In response to the growing threat of funding cuts, advocacy groups have collectively worked to overcome proposals that hinder individuals and families from accessing fair plans. The Teamwork Works Campaign is a recent example.
Teamwork Works is a campaign driven by National Disability Services (NDS), the peak organisation representing disability service providers across Australia, that will put people with disability and the workers that support them at the front and centre of the national conversation. The campaign has released a report by Per Capita that highlights the alarming inconsistencies of cost claims and the financial benefits the NDIS provides.
The NDS says that “people with disability are having their plans drastically cut, leaving them without the funding they need to build their team around them. The message is simple: it’s time for both major political parties to commit to a strong NDIS.”
Currently, the NDIS provides services to 450,000 Australians, and for every dollar spent, it delivers $2.25 to the Australian economy and directly employs 270,000 people. The Teamwork Works campaign is encouraging citizens to become involved by signing an open letter calling on the Federal Government to protect the future of the NDIS.
Last year, the proposal to implement independent assessments was rejected, a move that Senator Jordan Steele-John credits in part due to “the thousands of disabled people who mobilised, and made our opposition known.”
CPSN spoke with the office of Jordan Steele-John about the government’s handling of NDIS funding. Here’s what he had to say:
There’s been numerous reports of people’s plans being significantly cut. What supports are currently in place to help these individuals and their families?
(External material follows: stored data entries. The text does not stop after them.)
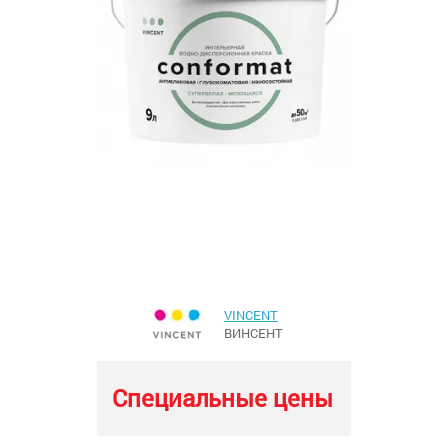
VINCENT
ВИНСЕНТ
Специальные цены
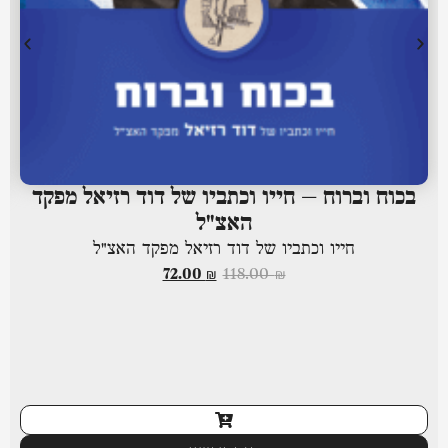
בכוח וברוח – חייו וכתביו של דוד רזיאל מפקד
האצ"ל
חייו וכתביו של דוד רזיאל מפקד האצ"ל
72.00
₪
118.00
₪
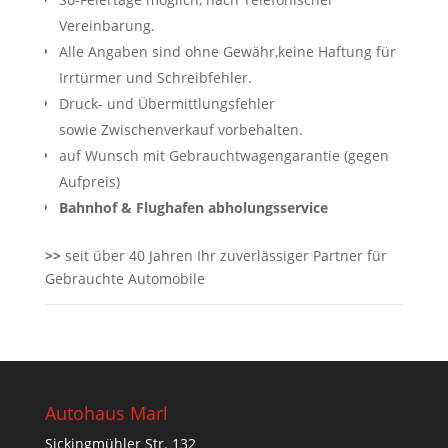
Vereinbarung.
Alle Angaben sind ohne Gewähr,keine Haftung für
Irrtürmer und Schreibfehler.
Druck- und Übermittlungsfehler
sowie Zwischenverkauf vorbehalten.
auf Wunsch mit Gebrauchtwagengarantie (gegen
Aufpreis)
Bahnhof & Flughafen abholungsservice
>>
seit über 40 Jahren Ihr zuverlässiger Partner für
Gebrauchte Automobile
Autohaus Marl
Sickingmühler Str. 132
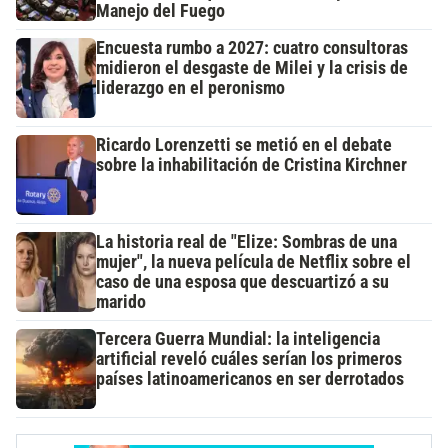
Manejo del Fuego
Encuesta rumbo a 2027: cuatro consultoras
midieron el desgaste de Milei y la crisis de
liderazgo en el peronismo
Ricardo Lorenzetti se metió en el debate
sobre la inhabilitación de Cristina Kirchner
La historia real de "Elize: Sombras de una
mujer", la nueva película de Netflix sobre el
caso de una esposa que descuartizó a su
marido
Tercera Guerra Mundial: la inteligencia
artificial reveló cuáles serían los primeros
países latinoamericanos en ser derrotados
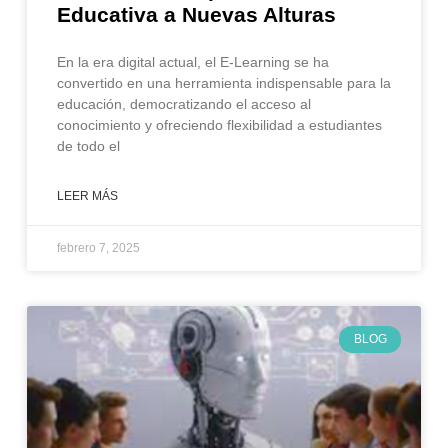
Educativa a Nuevas Alturas
En la era digital actual, el E-Learning se ha
convertido en una herramienta indispensable para la
educación, democratizando el acceso al
conocimiento y ofreciendo flexibilidad a estudiantes
de todo el
LEER MÁS
febrero 7, 2025
BLOG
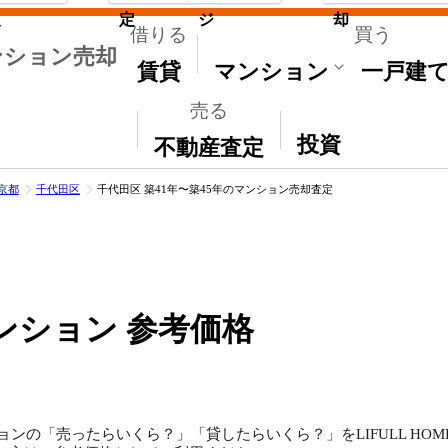
取
定
ジ
却
借りる
買う
ンション売却
賃貸
マンション
一戸建
売る
その他
投資
不動産査定
京都
千代田区
千代田区 築41年〜築45年のマンション売却査定
ンション 参考価格
ョンの「売ったらいくら？」「貸したらいくら？」をLIFULL HO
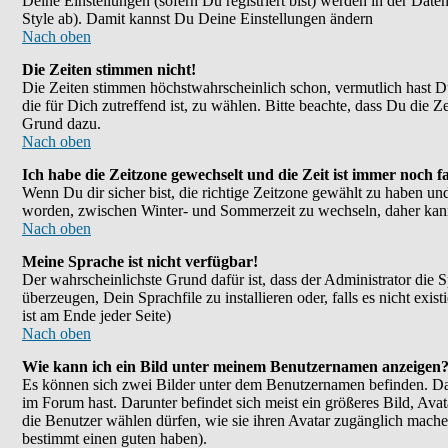
Deine Einstellungen (sofern Du registriert bist) werden in der Dat
Style ab). Damit kannst Du Deine Einstellungen ändern
Nach oben
Die Zeiten stimmen nicht!
Die Zeiten stimmen höchstwahrscheinlich schon, vermutlich hast Du ei
die für Dich zutreffend ist, zu wählen. Bitte beachte, dass Du die Ze
Grund dazu.
Nach oben
Ich habe die Zeitzone gewechselt und die Zeit ist immer noch fa
Wenn Du dir sicher bist, die richtige Zeitzone gewählt zu haben un
worden, zwischen Winter- und Sommerzeit zu wechseln, daher kan
Nach oben
Meine Sprache ist nicht verfügbar!
Der wahrscheinlichste Grund dafür ist, dass der Administrator die 
überzeugen, Dein Sprachfile zu installieren oder, falls es nicht e
ist am Ende jeder Seite)
Nach oben
Wie kann ich ein Bild unter meinem Benutzernamen anzeigen
Es können sich zwei Bilder unter dem Benutzernamen befinden. Das
im Forum hast. Darunter befindet sich meist ein größeres Bild, Ava
die Benutzer wählen dürfen, wie sie ihren Avatar zugänglich mache
bestimmt einen guten haben).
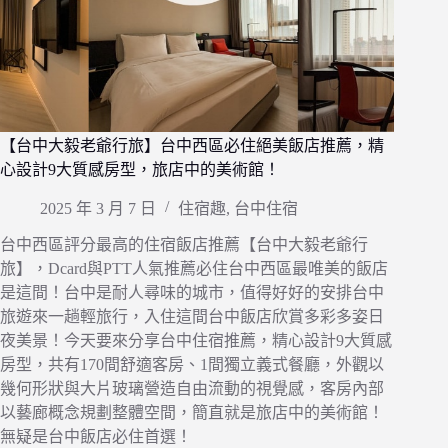
【台中大毅老爺行旅】台中西區必住絕美飯店推薦，精
心設計9大質感房型，旅店中的美術館！
2025 年 3 月 7 日
住宿趣
,
台中住宿
台中西區評分最高的住宿飯店推薦【台中大毅老爺行
旅】，Dcard與PTT人氣推薦必住台中西區最唯美的飯店
是這間！台中是耐人尋味的城市，值得好好的安排台中
旅遊來一趟輕旅行，入住這間台中飯店欣賞多彩多姿日
夜美景！今天要來分享台中住宿推薦，精心設計9大質感
房型，共有170間舒適客房、1間獨立義式餐廳，外觀以
幾何形狀與大片玻璃營造自由流動的視覺感，客房內部
以藝廊概念規劃整體空間，簡直就是旅店中的美術館！
無疑是台中飯店必住首選！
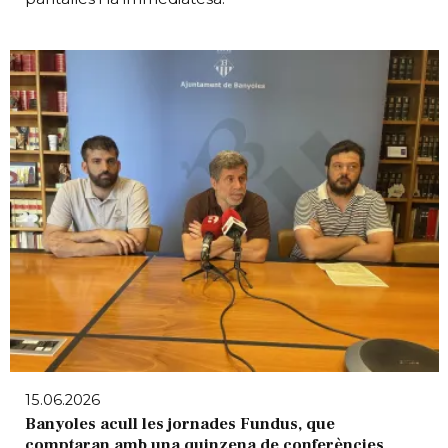
15.06.2026
Banyoles acull les jornades Fundus, que
comptaran amb una quinzena de conferències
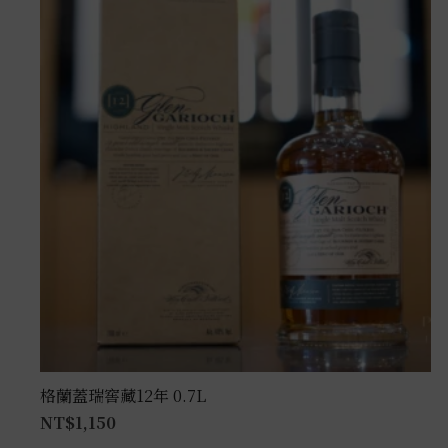
格蘭蓋瑞窖藏12年 0.7L
NT$
1,150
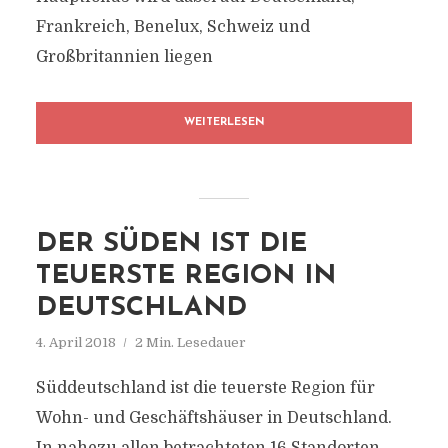
Frankreich, Benelux, Schweiz und
Großbritannien liegen
WEITERLESEN
DER SÜDEN IST DIE
TEUERSTE REGION IN
DEUTSCHLAND
4. April 2018
2 Min. Lesedauer
Süddeutschland ist die teuerste Region für
Wohn- und Geschäftshäuser in Deutschland.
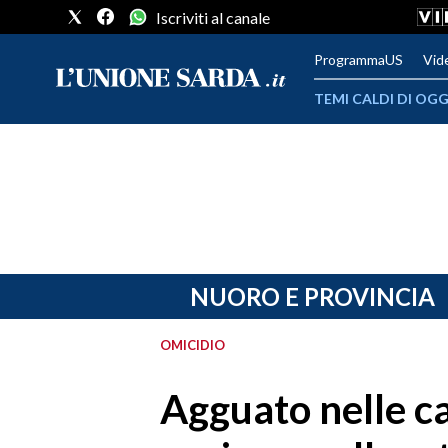
Iscriviti al canale
ProgrammaUS
Vid
TEMI CALDI DI OGG
METEO
COMUNI AL VOTO
VIDEO
FOTO
NUORO E PROVINCIA
CRONACA SARDEGNA
OMICIDIO
CAGLIARI
Agguato nelle c
PROVINCIA DI CAGLIARI
SULCIS IGLESIENTE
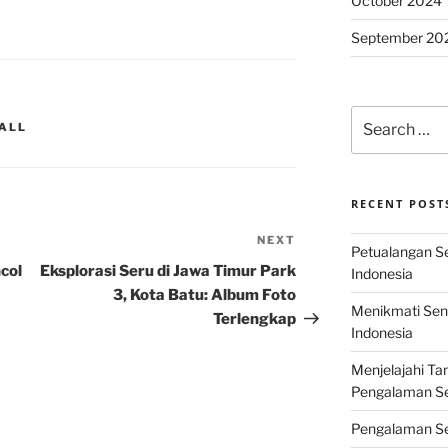
October 2024
September 20
Search
ALL
for:
RECENT POST
NEXT
Next
Petualangan Ser
Post
col
Eksplorasi Seru di Jawa Timur Park
Indonesia
3, Kota Batu: Album Foto
Menikmati Sens
Terlengkap
Indonesia
Menjelajahi Ta
Pengalaman Ser
Pengalaman Se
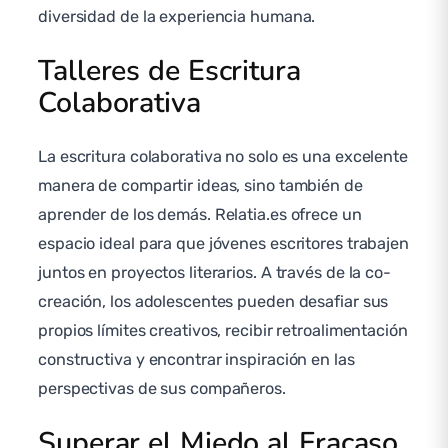
diversidad de la experiencia humana.
Talleres de Escritura
Colaborativa
La escritura colaborativa no solo es una excelente
manera de compartir ideas, sino también de
aprender de los demás. Relatia.es ofrece un
espacio ideal para que jóvenes escritores trabajen
juntos en proyectos literarios. A través de la co-
creación, los adolescentes pueden desafiar sus
propios límites creativos, recibir retroalimentación
constructiva y encontrar inspiración en las
perspectivas de sus compañeros.
Superar el Miedo al Fracaso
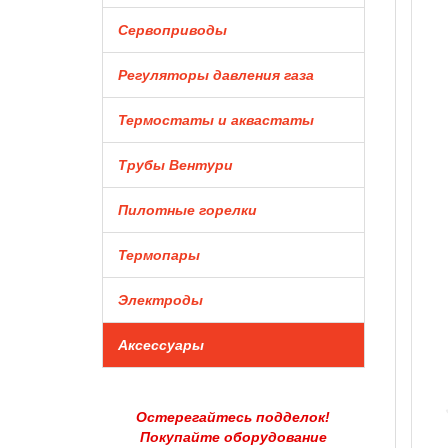
Сервоприводы
Регуляторы давления газа
Термостаты и аквастаты
Трубы Вентури
Пилотные горелки
Термопары
Электроды
Аксессуары
Остерегайтесь подделок!
Покупайте оборудование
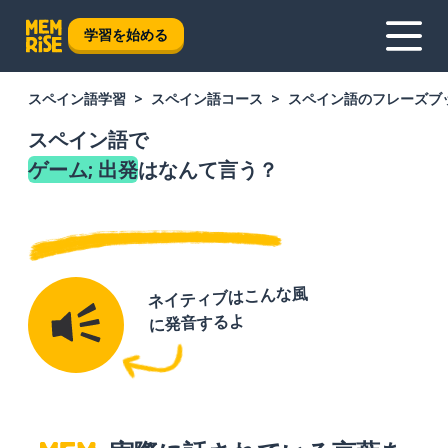
学習を始める
スペイン語学習
スペイン語コース
スペイン語のフレーズブ
スペイン語で
ゲーム; 出発
はなんて言う？
ネイティブはこんな風
に発音するよ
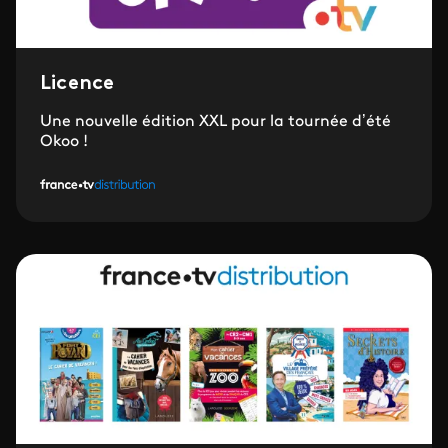
Licence
Une nouvelle édition XXL pour la tournée d’été
Okoo !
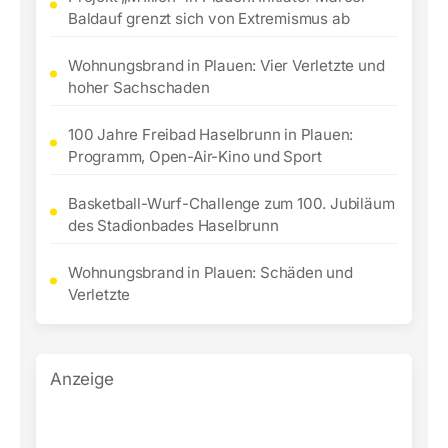
Baldauf grenzt sich von Extremismus ab
Wohnungsbrand in Plauen: Vier Verletzte und
hoher Sachschaden
100 Jahre Freibad Haselbrunn in Plauen:
Programm, Open-Air-Kino und Sport
Basketball-Wurf-Challenge zum 100. Jubiläum
des Stadionbades Haselbrunn
Wohnungsbrand in Plauen: Schäden und
Verletzte
Anzeige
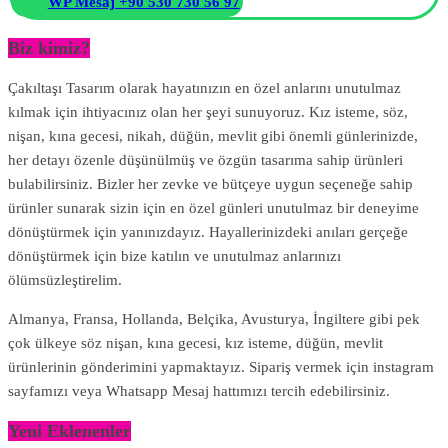
WP Mesaj +90 530 730 56 97
Biz kimiz?
Çakıltaşı Tasarım olarak hayatınızın en özel anlarını unutulmaz
kılmak için ihtiyacınız olan her şeyi sunuyoruz. Kız isteme, söz,
nişan, kına gecesi, nikah, düğün, mevlit gibi önemli günlerinizde,
her detayı özenle düşünülmüş ve özgün tasarıma sahip ürünleri
bulabilirsiniz. Bizler her zevke ve bütçeye uygun seçeneğe sahip
ürünler sunarak sizin için en özel günleri unutulmaz bir deneyime
dönüştürmek için yanınızdayız. Hayallerinizdeki anıları gerçeğe
dönüştürmek için bize katılın ve unutulmaz anlarınızı
ölümsüzleştirelim.
Almanya, Fransa, Hollanda, Belçika, Avusturya, İngiltere gibi pek
çok ülkeye söz nişan, kına gecesi, kız isteme, düğün, mevlit
ürünlerinin gönderimini yapmaktayız. Sipariş vermek için instagram
sayfamızı veya Whatsapp Mesaj hattımızı tercih edebilirsiniz.
Yeni Eklenenler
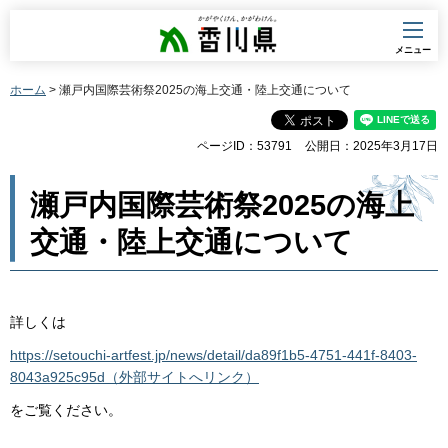
香川県
メニュー
ホーム
> 瀬戸内国際芸術祭2025の海上交通・陸上交通について
ページID：53791
公開日：2025年3月17日
瀬戸内国際芸術祭2025の海上
交通・陸上交通について
詳しくは
https://setouchi-artfest.jp/news/detail/da89f1b5-4751-441f-8403-
8043a925c95d（外部サイトへリンク）
をご覧ください。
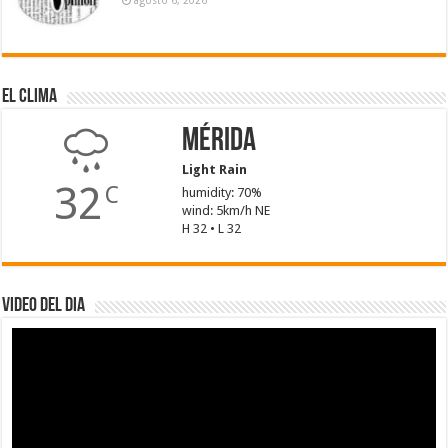
El Clima
Mérida
Light Rain
32
C
humidity: 70%
wind: 5km/h NE
H 32 • L 32
Video del dia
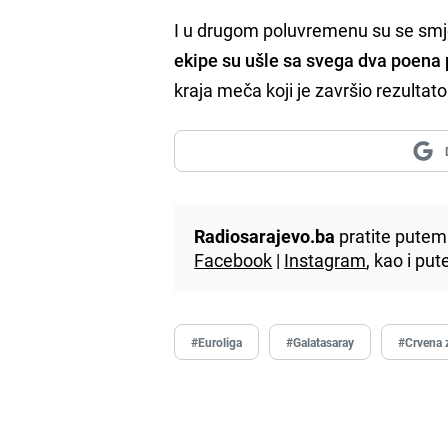
I u drugom poluvremenu su se smje
ekipe su ušle sa svega dva poena
kraja meča koji je završio rezulta
Radiosarajevo.ba
pratite putem 
Facebook
|
Instagram
, kao i p
#Euroliga
#Galatasaray
#Crvena 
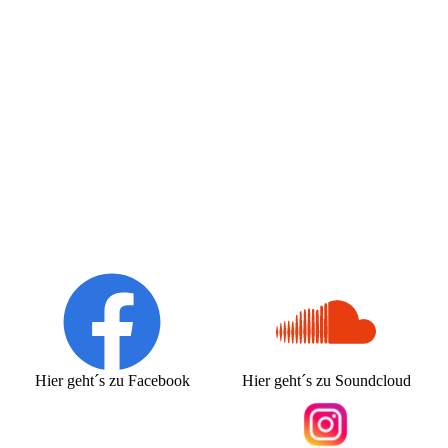
Hier geht´s zu Facebook
Hier geht´s zu Soundcloud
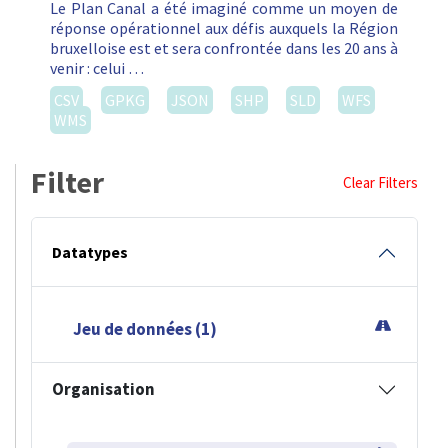
Le Plan Canal a été imaginé comme un moyen de
réponse opérationnel aux défis auxquels la Région
bruxelloise est et sera confrontée dans les 20 ans à
venir : celui …
CSV
GPKG
JSON
SHP
SLD
WFS
WMS
Filter
Clear Filters
Datatypes
Jeu de données (1)
Organisation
The Morrison Government’s callous, systemic cuts to NDIS funding is leaving thousands of disabled people unable to live the full, independent life we all deserve. My office is supporting an ever-growing number of disabled people who’ve had their plans arbitrarily slashed, leaving them marooned without key supports and services.
It’s unconscionable that people’s vital funding is being cut, especially when the Coalition is throwing billions of dollars at nuclear submarines no one wants or needs. The Greens are working so hard to ensure the NDIS gets the resources it needs to support disabled people to live their best lives, now and into the future.
The Greens Party announced their Accessible Australia Plan. How will this plan address the existing concerns of cuts to funding?
Our Accessible Australia plan will fully resource the NDIS. First and foremost, that looks like increasing funding. It looks like removing the staffing cap, and ensuring staff receive high-quality and ongoing training and support. It looks like ensuring IT systems are fit for purpose and fully accessible.
We’re also committed to removing the age limit that prevents people over 65 being accepted in the NDIS and investing in the Quality and Safeguards Commission to ensure it’s adequately equipped to undertake its compliance and investigative work.
At the heart of this is the Greens’ commitment to ensuring the NDIS meets its full potential and appropriately supports all disabled people who need it. Anything less than that is simply not good enough.
There’s a lot of mixed information around Independent Assessments and how they affect participants, what are the key things NDIS Participants need to understand about IA?
Any change to the way NDIS participants are assessed must be co-designed with disabled people, our advocates and our peak bodies. The big problem with independent assessments is that they were not developed in consultation with disabled people – the people they would directly impact.
As a result, independent assessments wouldn’t produce an accurate picture of a disabled person’s life and needs. Forcing a disabled person to communicate their complex support needs to a complete stranger in a short appointment – someone unlikely to have an adequate understanding of their disability – is a highly inappropriate and inaccurate way to conduct such an assessment.
What are some of the ways the NDIS has stimulated the Australian economy?
The NDIS has a significant impact on the Australian economy. Modelling released last year shows that it provides an economic benefit of $2.25 for every dollar spent, contributing about $52.4 billion to the economy in 2020-21. The scheme also employs more than 270,000 people – that’s more than double the number of people employed in the fossil fuel sector in Australia.
When you strip it all back, that means underfunding the NDIS will bleed thousands of jobs. Australia’s GDP will take a significant hit. These are both things the Morrison Government claims to care about, so why are they continuing to undermine and underfund the scheme?
How can participants advocate their rights?
It’s really important that disabled people find themselves a good disability advocate who can help them uphold their rights and navigate the system. It’s also a good idea to become familiar with the rules of the NDIS if possible. My office is available to help with any questions as well!